Taiwan IP Court invalidates basic patent for white LED
Nichia’s invention patent TW156177 relates to a light-emitting diode (LED) comprising a light-emitting component and a phosphor capable of absorbing some of the light emitted, as well as producing light of a different wavelength. It is characterised by the fact that:
- the light-emitting component is made of a nitride compound semiconductor, which has only one main peak wavelength ranging between 400 and 530nm;
- the phosphor is made of yttrium aluminium garnet (YAG); and
- the light produced by the light-emitting component and that produced by the phosphor are different.
This is known as the ‘YAG' patent and is one of the fundamental patents for white LEDs.
Everlight Electronics Co, Ltd filed an invalidation action at the Taiwanese Intellectual Property Office (TIPO) against Nichia’s YAG patent, citing issues relating to:
- novelty, based on the disclosure of a brochure published in 1995; and
- inventive step, based on the combination of prior art (including JPH 5-152609, JP 49-1221 and EP 0209942).
The TIPO accepted the evidence (including the brochure) and found the YAG patent invalid. Nichia appealed before the Ministry of Economic Affairs (MOEA). The MOEA deemed the brochure inadmissible, but agreed that the combination of the prior art demonstrated a lack of inventive step and therefore dismissed the appeal. Nichia then appealed to Taiwan’s IP Court, which also dismissed Nichia’s appeal due to a lack of inventive step.

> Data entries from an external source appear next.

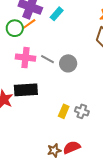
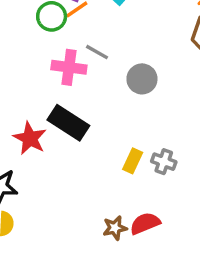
gray line: (47, 59) -> (97, 52), moved
black rectangle: (26, 90) -> (68, 123), turned 35

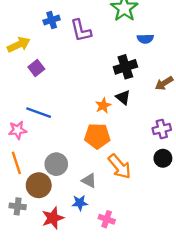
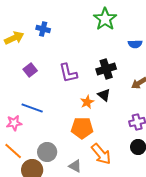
blue cross: (52, 20) -> (43, 29), turned 32
purple L-shape: (81, 31) -> (68, 73), moved
blue semicircle: (145, 39) -> (135, 44), moved
yellow arrow: (19, 45) -> (14, 38), moved
orange line: (16, 163) -> (13, 151), turned -30

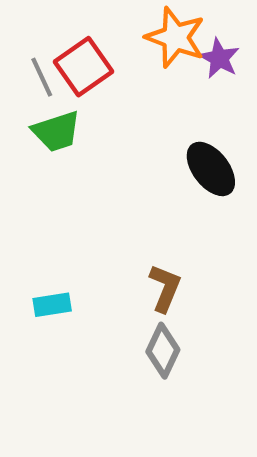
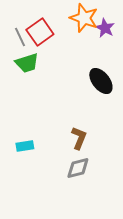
gray diamond: (163, 351) -> (78, 168), turned 50

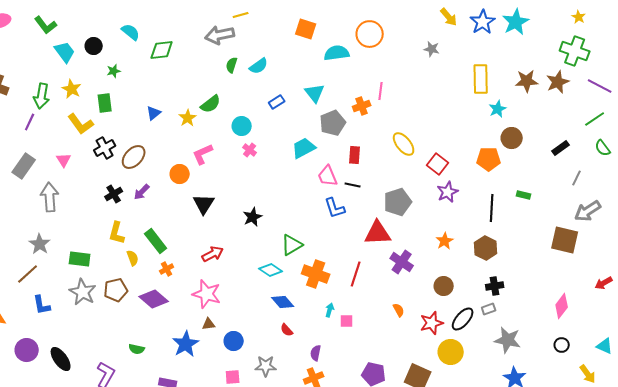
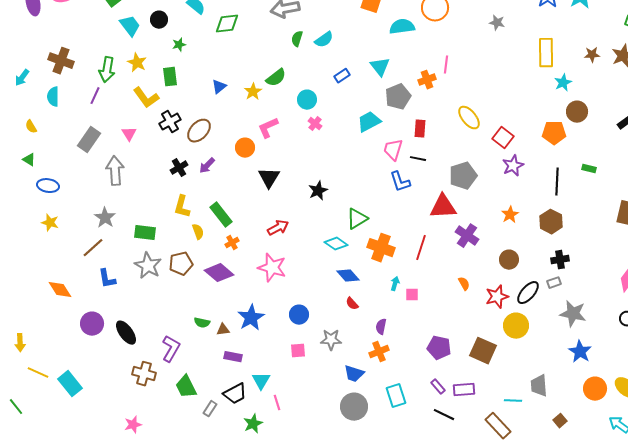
brown star: (527, 81) -> (592, 55), size x0.7
pink trapezoid: (328, 176) -> (393, 150), turned 40
brown triangle: (209, 324) -> (223, 330), moved

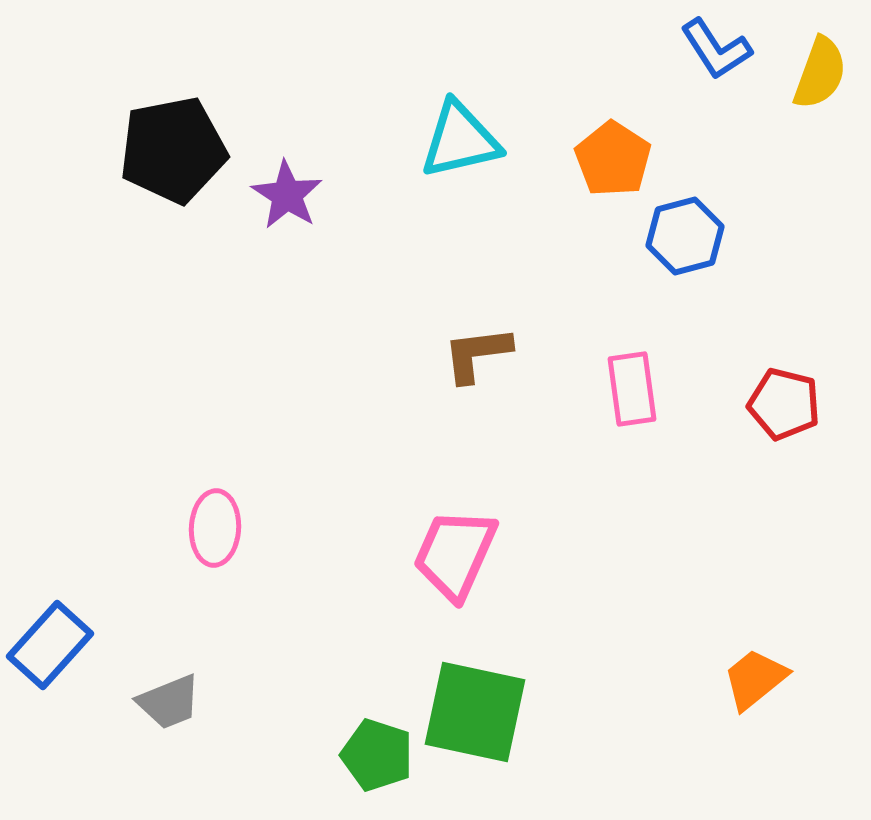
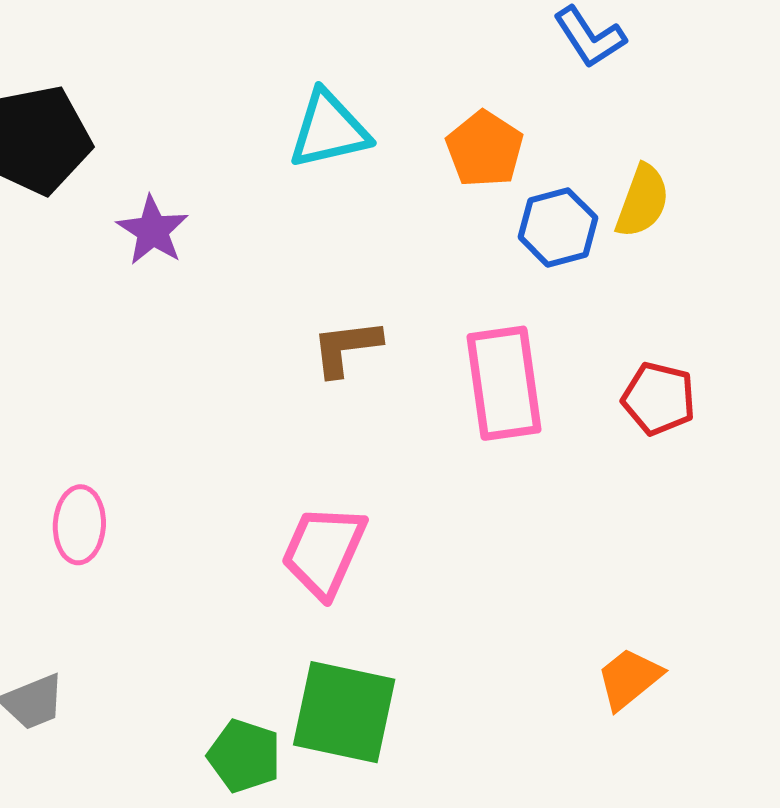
yellow semicircle: (820, 73) -> (642, 201), moved
purple star: (287, 195) -> (153, 231), moved
pink rectangle: (632, 389) -> (504, 383), size x1.5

The IP Court reasoned that the document provided by Everlight could not be classified as a brochure as it was only one page of a two-sided printed document and no subsequent pages were found. Further, Everlight could not prove the publication date of the brochure, as it was not signed by the writer or publisher. Therefore, the IP Court deemed the brochure inadmissible as evidence.

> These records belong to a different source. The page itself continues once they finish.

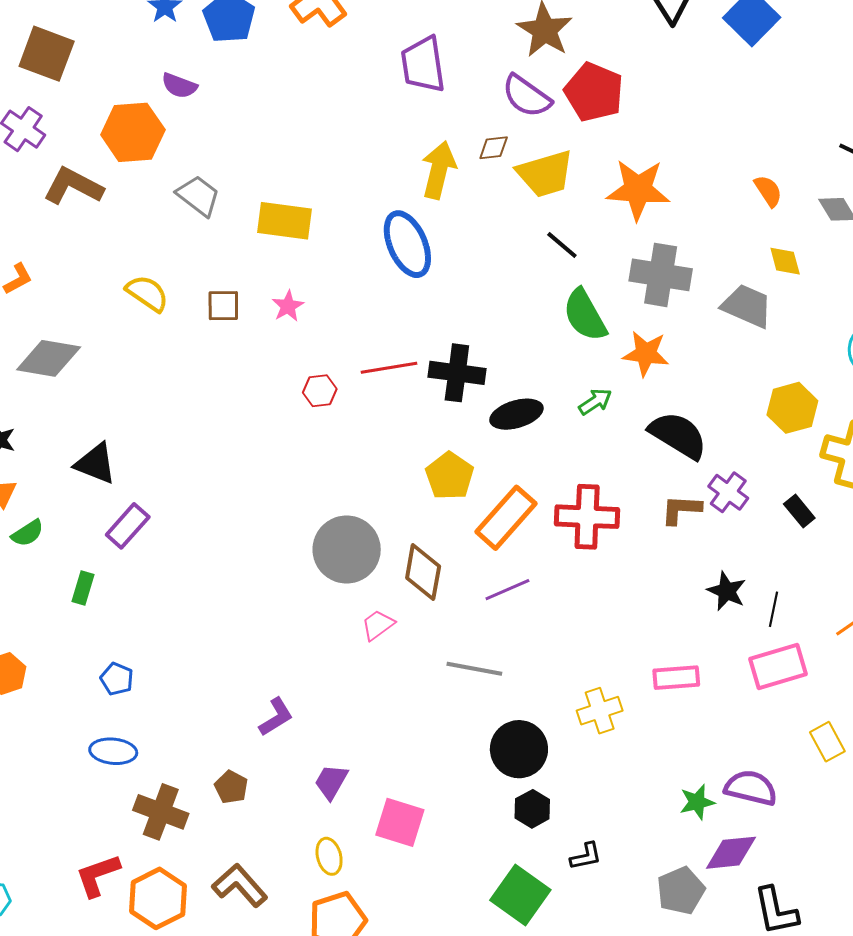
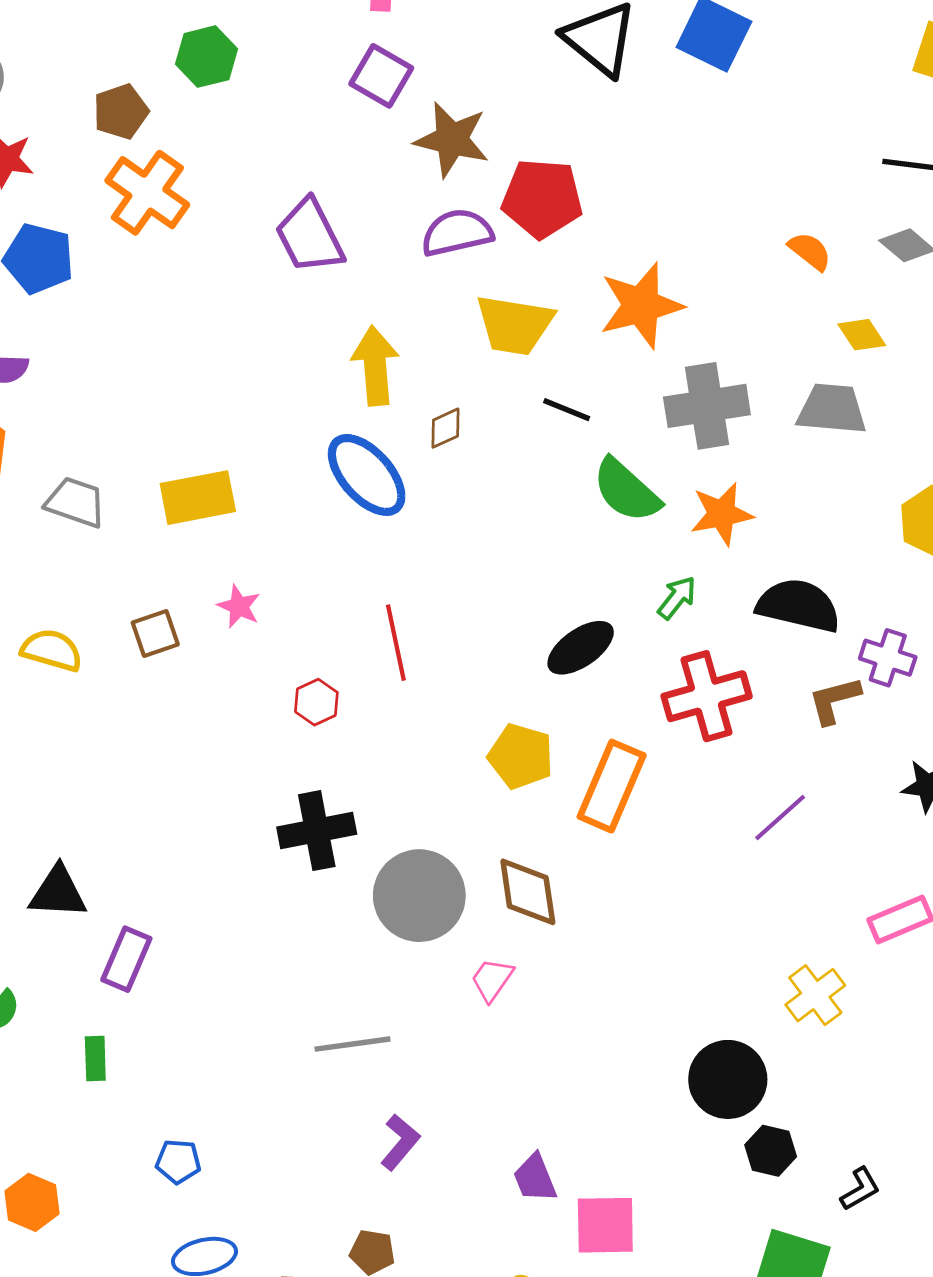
purple semicircle: (527, 96) -> (457, 233), turned 150
brown diamond: (494, 148) -> (445, 428), moved
yellow trapezoid: (545, 174) -> (515, 325), turned 44
red line: (389, 368) -> (396, 643), turned -74
black cross: (457, 373) -> (317, 831), moved
red cross: (587, 517) -> (706, 696), moved
purple line: (507, 590) -> (780, 817), moved
gray line: (474, 669) -> (353, 1044), moved
purple trapezoid: (331, 782) -> (535, 1178), moved, turned -33

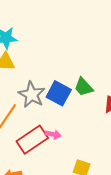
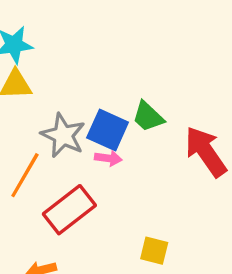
pink arrow: (53, 134) -> (108, 158), moved

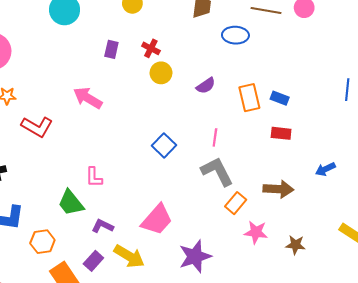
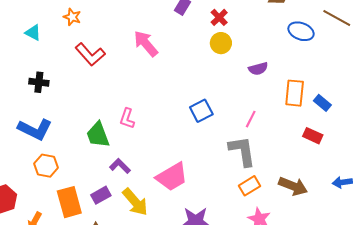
orange hexagon: (42, 242) -> (46, 166), moved

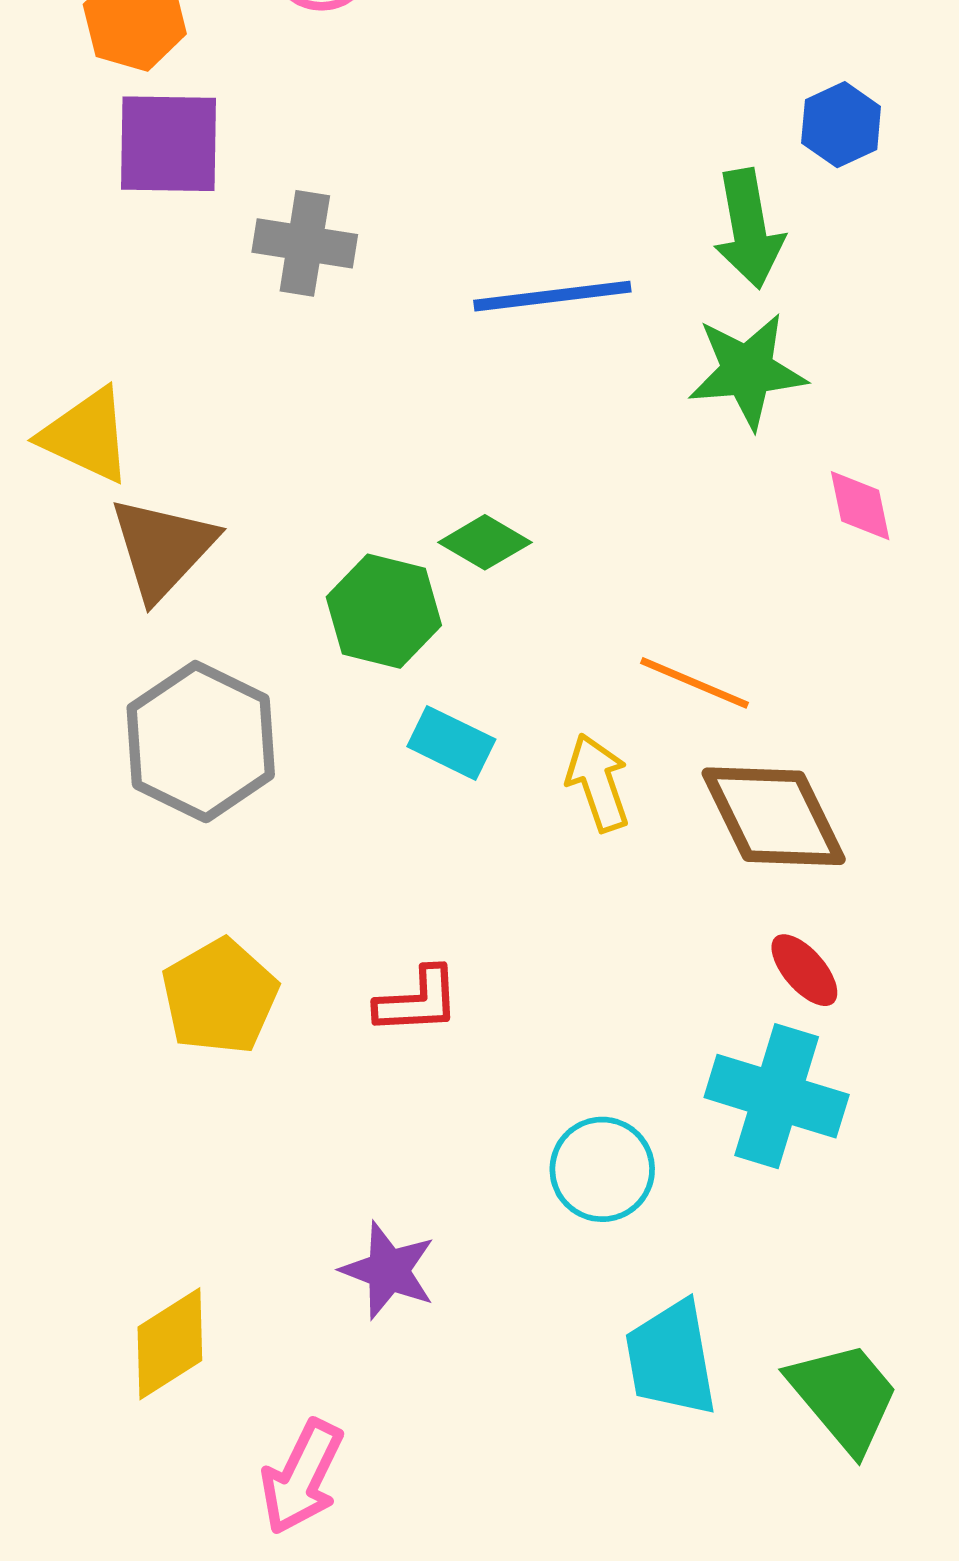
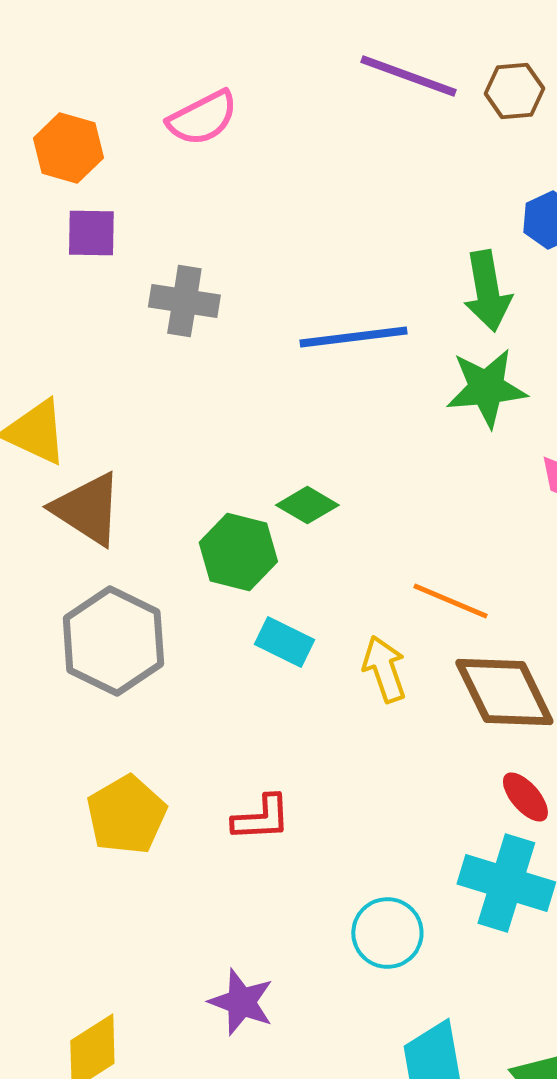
purple square: (168, 144) -> (91, 233), size x0.7
brown triangle: (163, 548) -> (87, 509), turned -40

On the issue of inventive step, the Taiwan Patent Act stipulates that a patent must not be granted if a person ordinarily skilled in the relevant art can easily make the invention based on prior art. However, there has been an ongoing debate regarding the method of evaluating a skilled person’s motivation to combine two or more pieces of prior art. In this case, the IP Court reasoned that the items presented as evidence were alike in respect of the technical problem to be solved, the functions and the technical effects, and those items of evidence were considered probative (as they were similar, close and relevant to each other). Further, the IP Court suggested that it was foreseeable that skilled persons could combine the phosphor made of YAG (known as yellow phosphor) with the nitride light-emitting semiconductor compound (known as the blue chip) to obtain a white LED, in response to the high market demand for such products. Therefore, the IP Court concluded that the evidence submitted by Everlight could allow a person with the relevant skills to recreate the YAG patent invention.
The IP Court allowed Everlight to submit new evidence to strengthen its case, based primarily on Article 33 of the Intellectual Property Case Adjudication Act. A grant to submit new evidence, submitted by either the invalidating party or the participant, can also increase the efficiency of resolving disputes and avoid repeated filings for invalidation actions.
The German Federal Patent Court invalidated European Patent 936682, which corresponds to Nichia’s Taiwan Invention Patent TW156177. However, the German Federal Supreme Court reversed the decision and held that the patent was valid. Further, the US Court of Appeals for the Federal Court invalidated Nichia’s US Patent 5,998,925, which corresponds to Nichia’s Taiwan invention patent.
In the present Taiwanese case, Nichia has appealed the IP Court decision to Taiwan’s Supreme Administrative Court.